SOURCE RECORDS:
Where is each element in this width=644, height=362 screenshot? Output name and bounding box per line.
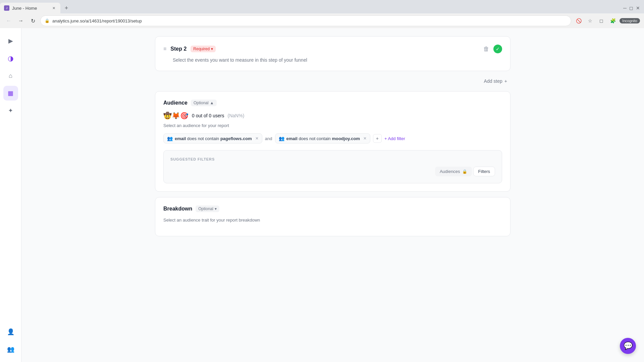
breakdown-card: Breakdown Optional ▾ Select an audience … <box>155 197 511 236</box>
forward-button[interactable]: → <box>16 16 25 25</box>
audiences-tab[interactable]: Audiences 🔒 <box>435 167 472 176</box>
step2-required-badge[interactable]: Required ▾ <box>191 46 216 52</box>
lock-icon: 🔒 <box>462 169 467 174</box>
filter-chip-2[interactable]: 👥 email does not contain moodjoy.com ✕ <box>275 133 370 143</box>
sparkle-icon: ✦ <box>8 107 13 114</box>
audience-badge-chevron: ▲ <box>210 101 214 105</box>
audience-users-row: 🤠 🦊 🎯 0 out of 0 users (NaN%) <box>163 112 502 120</box>
sidebar-item-loading: ◑ <box>3 51 18 66</box>
camera-blocked-icon[interactable]: 🚫 <box>574 16 583 25</box>
minimize-button[interactable]: ─ <box>623 5 627 11</box>
step2-actions: 🗑 ✓ <box>483 45 502 53</box>
audiences-tab-label: Audiences <box>440 169 460 174</box>
sidebar-item-home[interactable]: ⌂ <box>3 68 18 83</box>
sidebar: ▶ ◑ ⌂ ▦ ✦ 👤 👥 <box>0 28 21 362</box>
step2-description: Select the events you want to measure in… <box>173 57 502 63</box>
close-window-button[interactable]: ✕ <box>636 5 640 11</box>
profile-icon[interactable]: ◻ <box>597 16 606 25</box>
groups-icon: 👥 <box>7 346 14 353</box>
loading-icon: ◑ <box>8 54 13 62</box>
add-filter-link[interactable]: + Add filter <box>384 136 405 141</box>
step2-badge-chevron: ▾ <box>211 47 213 51</box>
reload-button[interactable]: ↻ <box>28 16 38 25</box>
window-controls: ─ ◻ ✕ <box>623 5 644 11</box>
back-button[interactable]: ← <box>4 16 13 25</box>
breakdown-optional-badge[interactable]: Optional ▾ <box>196 205 219 212</box>
address-box[interactable]: 🔒 analytics.june.so/a/14631/report/19001… <box>40 15 571 26</box>
breakdown-header: Breakdown Optional ▾ <box>163 205 502 212</box>
address-bar-row: ← → ↻ 🔒 analytics.june.so/a/14631/report… <box>0 13 644 28</box>
chat-bubble-button[interactable]: 💬 <box>620 338 636 354</box>
filter-and-label: and <box>265 136 272 141</box>
tab-favicon: J <box>4 5 9 11</box>
filters-tab[interactable]: Filters <box>473 167 495 176</box>
step2-title: Step 2 <box>170 46 186 52</box>
audience-title: Audience <box>163 100 187 106</box>
expand-icon: ▶ <box>8 37 13 45</box>
users-nan: (NaN%) <box>228 113 245 118</box>
step2-card: ≡ Step 2 Required ▾ 🗑 ✓ Select the event… <box>155 36 511 71</box>
new-tab-button[interactable]: + <box>62 3 71 13</box>
browser-tab[interactable]: J June - Home ✕ <box>0 3 60 13</box>
incognito-badge: Incognito <box>620 18 640 23</box>
sidebar-item-users[interactable]: 👤 <box>3 324 18 339</box>
chat-bubble-icon: 💬 <box>624 342 633 350</box>
filter-chip-1-field: email does not contain pageflows.com <box>175 136 252 141</box>
restore-button[interactable]: ◻ <box>629 5 633 11</box>
add-step-button[interactable]: Add step + <box>481 76 511 86</box>
breakdown-badge-chevron: ▾ <box>215 206 217 211</box>
add-step-plus-icon: + <box>504 78 507 84</box>
breakdown-optional-label: Optional <box>198 206 213 211</box>
filter-add-more-button[interactable]: + <box>373 134 382 143</box>
add-step-row: Add step + <box>155 76 511 86</box>
breakdown-description: Select an audience trait for your report… <box>163 218 502 223</box>
tab-bar: J June - Home ✕ + ─ ◻ ✕ <box>0 0 644 13</box>
avatar-2: 🦊 <box>172 112 180 120</box>
sidebar-item-expand[interactable]: ▶ <box>3 34 18 48</box>
audience-optional-badge[interactable]: Optional ▲ <box>191 100 217 106</box>
browser-chrome: J June - Home ✕ + ─ ◻ ✕ ← → ↻ 🔒 analytic… <box>0 0 644 28</box>
lock-icon: 🔒 <box>45 18 50 23</box>
avatar-3: 🎯 <box>180 112 189 120</box>
audience-card: Audience Optional ▲ 🤠 🦊 🎯 0 out of 0 use… <box>155 91 511 192</box>
add-filter-label: + Add filter <box>384 136 405 141</box>
step2-check-icon: ✓ <box>493 45 502 53</box>
tab-close-button[interactable]: ✕ <box>51 5 56 11</box>
avatar-1: 🤠 <box>163 112 172 120</box>
filters-row: 👥 email does not contain pageflows.com ✕… <box>163 133 502 143</box>
reports-icon: ▦ <box>8 89 13 97</box>
app-layout: ▶ ◑ ⌂ ▦ ✦ 👤 👥 ≡ Step 2 <box>0 28 644 362</box>
browser-icons: 🚫 ☆ ◻ 🧩 Incognito <box>574 16 640 25</box>
add-step-label: Add step <box>484 78 502 84</box>
filter-chip-1-icon: 👥 <box>167 136 173 141</box>
breakdown-title: Breakdown <box>163 206 192 212</box>
main-content: ≡ Step 2 Required ▾ 🗑 ✓ Select the event… <box>21 28 644 362</box>
users-icon: 👤 <box>7 328 14 336</box>
step2-drag-handle[interactable]: ≡ <box>163 46 166 52</box>
filters-tab-label: Filters <box>478 169 490 174</box>
extensions-icon[interactable]: 🧩 <box>608 16 618 25</box>
home-icon: ⌂ <box>9 72 12 79</box>
audience-select-text: Select an audience for your report <box>163 123 502 128</box>
step2-header: ≡ Step 2 Required ▾ 🗑 ✓ <box>163 45 502 53</box>
users-count: 0 out of 0 users <box>192 113 224 118</box>
sidebar-item-sparkle[interactable]: ✦ <box>3 103 18 118</box>
filter-chip-2-field: email does not contain moodjoy.com <box>286 136 360 141</box>
sidebar-item-groups[interactable]: 👥 <box>3 342 18 357</box>
suggested-filters-label: SUGGESTED FILTERS <box>170 157 495 161</box>
tab-title: June - Home <box>12 6 48 11</box>
filter-chip-1-remove[interactable]: ✕ <box>255 136 259 141</box>
user-avatars: 🤠 🦊 🎯 <box>163 112 189 120</box>
filter-chip-2-remove[interactable]: ✕ <box>363 136 367 141</box>
audience-header: Audience Optional ▲ <box>163 100 502 106</box>
content-inner: ≡ Step 2 Required ▾ 🗑 ✓ Select the event… <box>155 36 511 242</box>
step2-delete-button[interactable]: 🗑 <box>483 46 489 53</box>
filter-chip-2-icon: 👥 <box>279 136 284 141</box>
sidebar-item-reports[interactable]: ▦ <box>3 86 18 101</box>
step2-required-label: Required <box>193 47 210 51</box>
audience-optional-label: Optional <box>194 101 209 105</box>
suggested-filters-box: SUGGESTED FILTERS Audiences 🔒 Filters <box>163 150 502 183</box>
bookmark-icon[interactable]: ☆ <box>585 16 595 25</box>
filter-chip-1[interactable]: 👥 email does not contain pageflows.com ✕ <box>163 133 262 143</box>
suggested-tabs: Audiences 🔒 Filters <box>170 167 495 176</box>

WHAT THE TASK ASKS:
Every line above should be returned exactly; the pictures stay out.

ANSWER TO THIS TASK:
Where is each element in this width=644, height=362 screenshot? Output name and bounding box per line.
breakdown-card: Breakdown Optional ▾ Select an audience … <box>155 197 511 236</box>
forward-button[interactable]: → <box>16 16 25 25</box>
audiences-tab[interactable]: Audiences 🔒 <box>435 167 472 176</box>
step2-required-badge[interactable]: Required ▾ <box>191 46 216 52</box>
lock-icon: 🔒 <box>462 169 467 174</box>
filter-chip-2[interactable]: 👥 email does not contain moodjoy.com ✕ <box>275 133 370 143</box>
sparkle-icon: ✦ <box>8 107 13 114</box>
audience-badge-chevron: ▲ <box>210 101 214 105</box>
audience-users-row: 🤠 🦊 🎯 0 out of 0 users (NaN%) <box>163 112 502 120</box>
sidebar-item-loading: ◑ <box>3 51 18 66</box>
camera-blocked-icon[interactable]: 🚫 <box>574 16 583 25</box>
minimize-button[interactable]: ─ <box>623 5 627 11</box>
step2-actions: 🗑 ✓ <box>483 45 502 53</box>
audiences-tab-label: Audiences <box>440 169 460 174</box>
sidebar-item-home[interactable]: ⌂ <box>3 68 18 83</box>
sidebar: ▶ ◑ ⌂ ▦ ✦ 👤 👥 <box>0 28 21 362</box>
step2-description: Select the events you want to measure in… <box>173 57 502 63</box>
close-window-button[interactable]: ✕ <box>636 5 640 11</box>
profile-icon[interactable]: ◻ <box>597 16 606 25</box>
groups-icon: 👥 <box>7 346 14 353</box>
loading-icon: ◑ <box>8 54 13 62</box>
add-filter-link[interactable]: + Add filter <box>384 136 405 141</box>
step2-badge-chevron: ▾ <box>211 47 213 51</box>
reload-button[interactable]: ↻ <box>28 16 38 25</box>
window-controls: ─ ◻ ✕ <box>623 5 644 11</box>
back-button[interactable]: ← <box>4 16 13 25</box>
breakdown-optional-badge[interactable]: Optional ▾ <box>196 205 219 212</box>
address-box[interactable]: 🔒 analytics.june.so/a/14631/report/19001… <box>40 15 571 26</box>
breakdown-header: Breakdown Optional ▾ <box>163 205 502 212</box>
address-bar-row: ← → ↻ 🔒 analytics.june.so/a/14631/report… <box>0 13 644 28</box>
chat-bubble-button[interactable]: 💬 <box>620 338 636 354</box>
filter-and-label: and <box>265 136 272 141</box>
tab-favicon: J <box>4 5 9 11</box>
filters-tab[interactable]: Filters <box>473 167 495 176</box>
step2-title: Step 2 <box>170 46 186 52</box>
audience-title: Audience <box>163 100 187 106</box>
expand-icon: ▶ <box>8 37 13 45</box>
users-nan: (NaN%) <box>228 113 245 118</box>
step2-card: ≡ Step 2 Required ▾ 🗑 ✓ Select the event… <box>155 36 511 71</box>
new-tab-button[interactable]: + <box>62 3 71 13</box>
browser-tab[interactable]: J June - Home ✕ <box>0 3 60 13</box>
incognito-badge: Incognito <box>620 18 640 23</box>
sidebar-item-users[interactable]: 👤 <box>3 324 18 339</box>
chat-bubble-icon: 💬 <box>624 342 633 350</box>
filter-chip-1-field: email does not contain pageflows.com <box>175 136 252 141</box>
restore-button[interactable]: ◻ <box>629 5 633 11</box>
add-step-button[interactable]: Add step + <box>481 76 511 86</box>
breakdown-badge-chevron: ▾ <box>215 206 217 211</box>
add-step-plus-icon: + <box>504 78 507 84</box>
breakdown-optional-label: Optional <box>198 206 213 211</box>
filter-add-more-button[interactable]: + <box>373 134 382 143</box>
add-step-row: Add step + <box>155 76 511 86</box>
breakdown-description: Select an audience trait for your report… <box>163 218 502 223</box>
tab-bar: J June - Home ✕ + ─ ◻ ✕ <box>0 0 644 13</box>
avatar-2: 🦊 <box>172 112 180 120</box>
sidebar-item-expand[interactable]: ▶ <box>3 34 18 48</box>
audience-optional-badge[interactable]: Optional ▲ <box>191 100 217 106</box>
browser-chrome: J June - Home ✕ + ─ ◻ ✕ ← → ↻ 🔒 analytic… <box>0 0 644 28</box>
lock-icon: 🔒 <box>45 18 50 23</box>
avatar-3: 🎯 <box>180 112 189 120</box>
audience-card: Audience Optional ▲ 🤠 🦊 🎯 0 out of 0 use… <box>155 91 511 192</box>
add-filter-label: + Add filter <box>384 136 405 141</box>
step2-check-icon: ✓ <box>493 45 502 53</box>
tab-close-button[interactable]: ✕ <box>51 5 56 11</box>
avatar-1: 🤠 <box>163 112 172 120</box>
filters-row: 👥 email does not contain pageflows.com ✕… <box>163 133 502 143</box>
reports-icon: ▦ <box>8 89 13 97</box>
app-layout: ▶ ◑ ⌂ ▦ ✦ 👤 👥 ≡ Step 2 <box>0 28 644 362</box>
browser-icons: 🚫 ☆ ◻ 🧩 Incognito <box>574 16 640 25</box>
add-step-label: Add step <box>484 78 502 84</box>
filter-chip-1-icon: 👥 <box>167 136 173 141</box>
breakdown-title: Breakdown <box>163 206 192 212</box>
main-content: ≡ Step 2 Required ▾ 🗑 ✓ Select the event… <box>21 28 644 362</box>
users-icon: 👤 <box>7 328 14 336</box>
step2-drag-handle[interactable]: ≡ <box>163 46 166 52</box>
filters-tab-label: Filters <box>478 169 490 174</box>
extensions-icon[interactable]: 🧩 <box>608 16 618 25</box>
home-icon: ⌂ <box>9 72 12 79</box>
audience-select-text: Select an audience for your report <box>163 123 502 128</box>
step2-header: ≡ Step 2 Required ▾ 🗑 ✓ <box>163 45 502 53</box>
users-count: 0 out of 0 users <box>192 113 224 118</box>
sidebar-item-sparkle[interactable]: ✦ <box>3 103 18 118</box>
filter-chip-2-field: email does not contain moodjoy.com <box>286 136 360 141</box>
sidebar-item-groups[interactable]: 👥 <box>3 342 18 357</box>
suggested-filters-label: SUGGESTED FILTERS <box>170 157 495 161</box>
tab-title: June - Home <box>12 6 48 11</box>
filter-chip-1-remove[interactable]: ✕ <box>255 136 259 141</box>
user-avatars: 🤠 🦊 🎯 <box>163 112 189 120</box>
filter-chip-2-remove[interactable]: ✕ <box>363 136 367 141</box>
audience-header: Audience Optional ▲ <box>163 100 502 106</box>
content-inner: ≡ Step 2 Required ▾ 🗑 ✓ Select the event… <box>155 36 511 242</box>
step2-delete-button[interactable]: 🗑 <box>483 46 489 53</box>
filter-chip-2-icon: 👥 <box>279 136 284 141</box>
sidebar-item-reports[interactable]: ▦ <box>3 86 18 101</box>
step2-required-label: Required <box>193 47 210 51</box>
audience-optional-label: Optional <box>194 101 209 105</box>
suggested-filters-box: SUGGESTED FILTERS Audiences 🔒 Filters <box>163 150 502 183</box>
bookmark-icon[interactable]: ☆ <box>585 16 595 25</box>
filter-chip-1[interactable]: 👥 email does not contain pageflows.com ✕ <box>163 133 262 143</box>
suggested-tabs: Audiences 🔒 Filters <box>170 167 495 176</box>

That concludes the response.